> Problem details
Determine how many lines in the entries below hold "общественного". Respond with that number only.

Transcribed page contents
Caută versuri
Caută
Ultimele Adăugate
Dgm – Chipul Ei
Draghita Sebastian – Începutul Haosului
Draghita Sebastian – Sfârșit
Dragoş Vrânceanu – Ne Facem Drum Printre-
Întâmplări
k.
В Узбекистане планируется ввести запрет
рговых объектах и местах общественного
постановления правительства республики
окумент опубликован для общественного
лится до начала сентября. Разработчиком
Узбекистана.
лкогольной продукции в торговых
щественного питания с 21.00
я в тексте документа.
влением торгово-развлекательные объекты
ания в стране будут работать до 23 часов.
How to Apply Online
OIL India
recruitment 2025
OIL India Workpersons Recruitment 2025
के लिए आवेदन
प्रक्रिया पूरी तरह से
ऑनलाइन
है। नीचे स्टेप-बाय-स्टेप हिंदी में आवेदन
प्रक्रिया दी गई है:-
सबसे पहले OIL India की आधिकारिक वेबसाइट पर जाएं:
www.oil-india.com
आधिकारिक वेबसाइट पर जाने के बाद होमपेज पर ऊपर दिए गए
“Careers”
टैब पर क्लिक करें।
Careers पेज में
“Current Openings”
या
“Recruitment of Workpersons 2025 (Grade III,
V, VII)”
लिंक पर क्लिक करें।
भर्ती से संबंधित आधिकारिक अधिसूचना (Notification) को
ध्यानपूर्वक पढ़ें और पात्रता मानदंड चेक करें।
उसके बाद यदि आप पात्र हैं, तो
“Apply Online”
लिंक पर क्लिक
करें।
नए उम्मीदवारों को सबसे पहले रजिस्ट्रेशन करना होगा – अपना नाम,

> Output of the exercise
2